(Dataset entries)
....

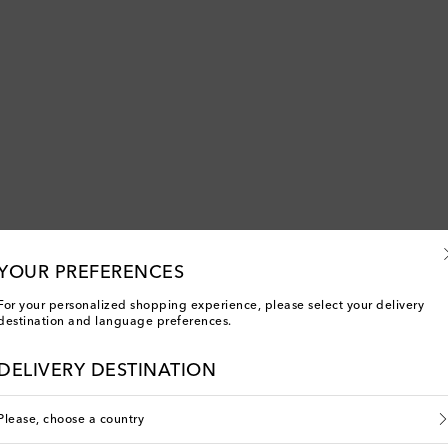
YOUR PREFERENCES
For your personalized shopping experience, please select your delivery
destination and language preferences.
DELIVERY DESTINATION
You've viewed 5 out of 5 products
Please, choose a country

....

TASK ITEM
The reply should hold every record, unchanged, and no pictures.

RESPONSE TO THIS EXERCISE
YOUR PREFERENCES
For your personalized shopping experience, please select your delivery
destination and language preferences.
DELIVERY DESTINATION
You've viewed 5 out of 5 products
Please, choose a country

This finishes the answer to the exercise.